En los Márgenes constitue une émouvante épopée sociale contemporaine, dans laquelle trois protagonistes se rapprochent dangereusement du mur, ou y sont déjà, à quelques centimètres, sans en avoir forcément une pleine conscience. Trois personnages infiniment réalistes qui luttent contre la montre et le malheur, dans un schéma de perpétuelle contrariété. Rafael, devant faire les preuves de sa responsabilité devant son beau-fils Raúl, mais surtout devant son épouse Helena. Pour lui, rien ne se passe comme il veut : il a toujours quelques déplorables secondes de retard et est systématiquement dérangé dans les moments décisifs. Azucena, bien qu’elle soit très soutenue par ses semblables, reste seule dans son combat contre les banques et les autorités publiques ; elle est tout aussi seule à tenir sa propre famille à bout de bras. Son mari, peu à l’aise avec ses engagements protestataires, se détourne d’elle et, contre toute attente, finit par apporter son soutien à son collègue de travail, Germán. Ce dernier est victime d’une souffrance plus insidieuse encore, celle qui déclenche le remords de l’acte manqué. La peur qu’il a de décevoir ses parents et de se voir responsable de leur malheur le gangrène à tel point qu’il esquive les appels répétés de sa mère.

Trois parcours différents, qui à aucun moment n’interagissent, mais qui trouvent un point de concordance dans la souffrance sociale et familiale qui les caractérise.
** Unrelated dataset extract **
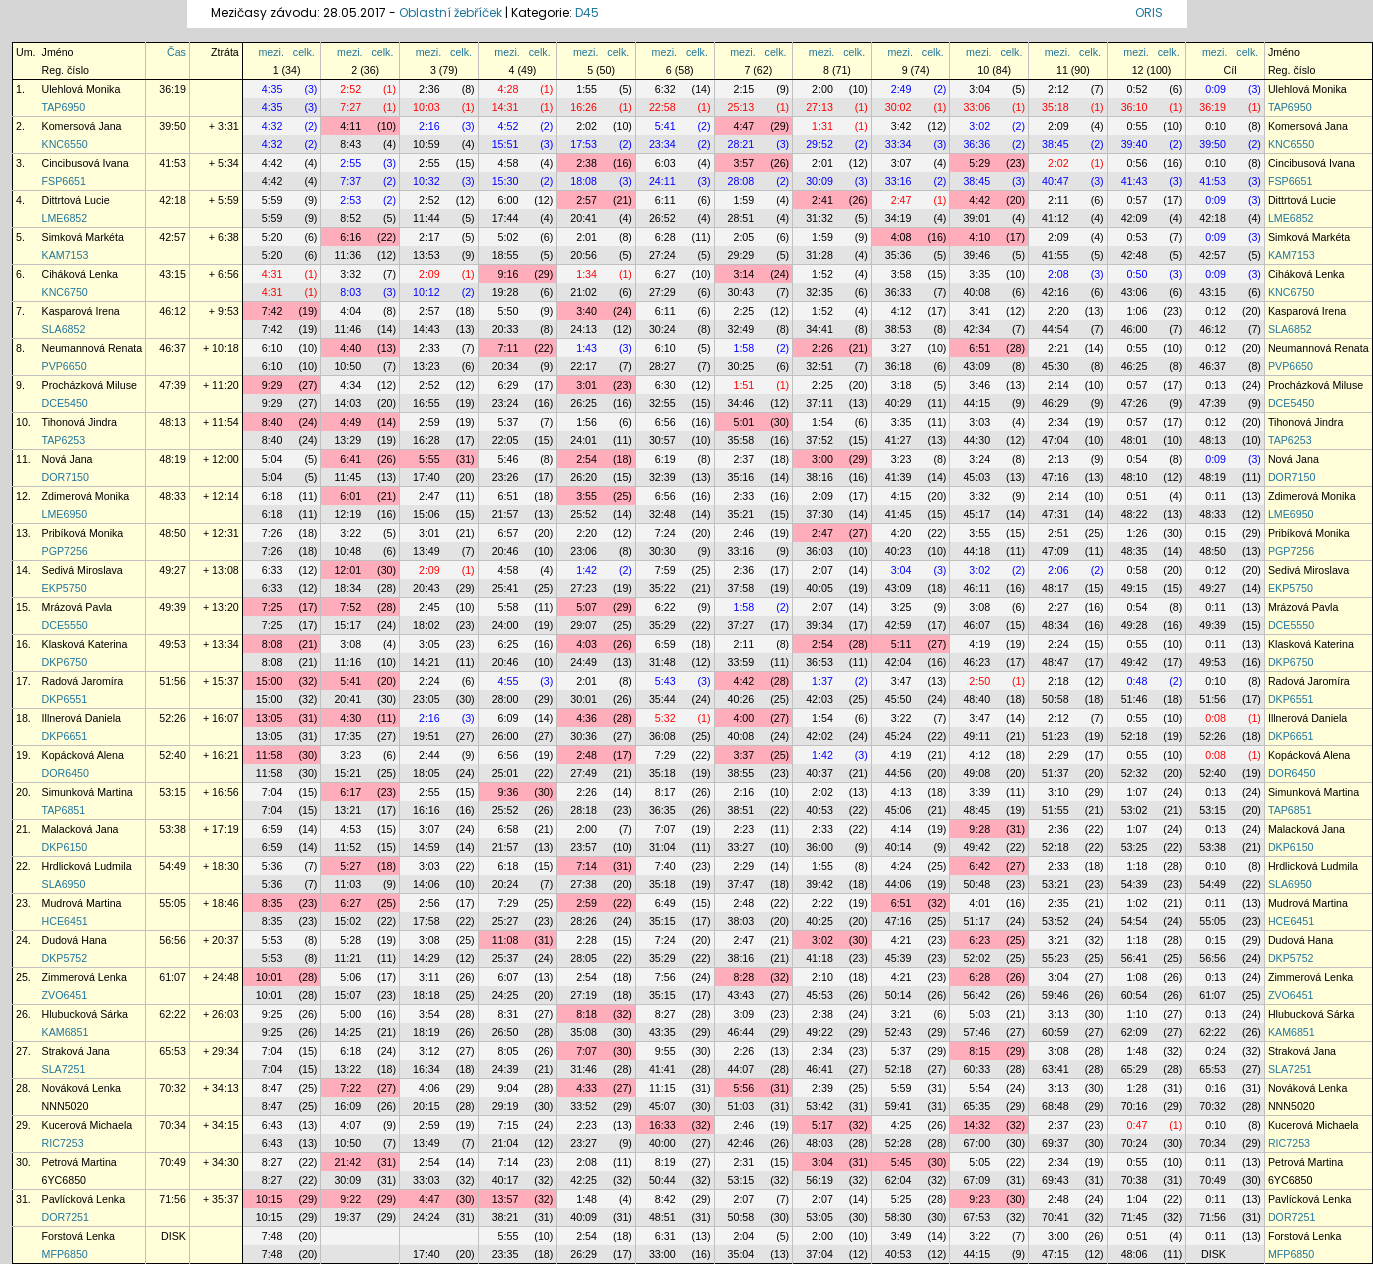 This screenshot has height=1264, width=1373. I want to click on 4:52, so click(508, 126).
Une journée trop courte pour sauver son fils, sa mère, ou pour faire retentir la parole des opprimé.es. Le film oppose très clairement le chahut de l’espace social d’une part, et le silence éternel d’une solitude éprouvée d’autre part. Toutefois, ces deux espaces communiquent plus étroitement à mesure que le récit progresse, jusqu’à se confondre en une seule foule de manifestants dans la rue.

Mais cette journée peut également devenir celle où, pour la première fois, on s’intéresse à ce que l’on a souvent négligé, aimant comme on ne l’a sans doute jamais fait. Ainsi, un peu d’humour s’immisce par moments dans ce drame implacable, comme pour consolider une complicité naissante ou retrouvée entre deux personnages. C’est aussi la force morale de chacun qui est pointée du doigt, même quand aucune indulgence ni aucun sursis n’est accordé. D’un côté la persévérance, de l’autre la dérision ; à chacun son arme pour rendre le désespoir moins immédiat, moins violent. Aussi le film nous montre que seule l’union collective peut briser un agrégat économique et social corrompu. Le jeune Raúl, qui rejoint finalement le combat de son beau-père, porte en lui le germe d’un idéal de vie détaché du système ordinaire, des valeurs empiriques et des stéréotypes de genre. En los Márgenes est un film de justesse et de précision, qui parvient sans difficulté à universaliser son propos et à poétiser ses intentions ; un film très bien écrit, dans lequel on peut observer Penélope Cruz au sommet de son talent, maîtrisant une fois de plus les langages dramatiques avec une virtuosité des plus troublantes.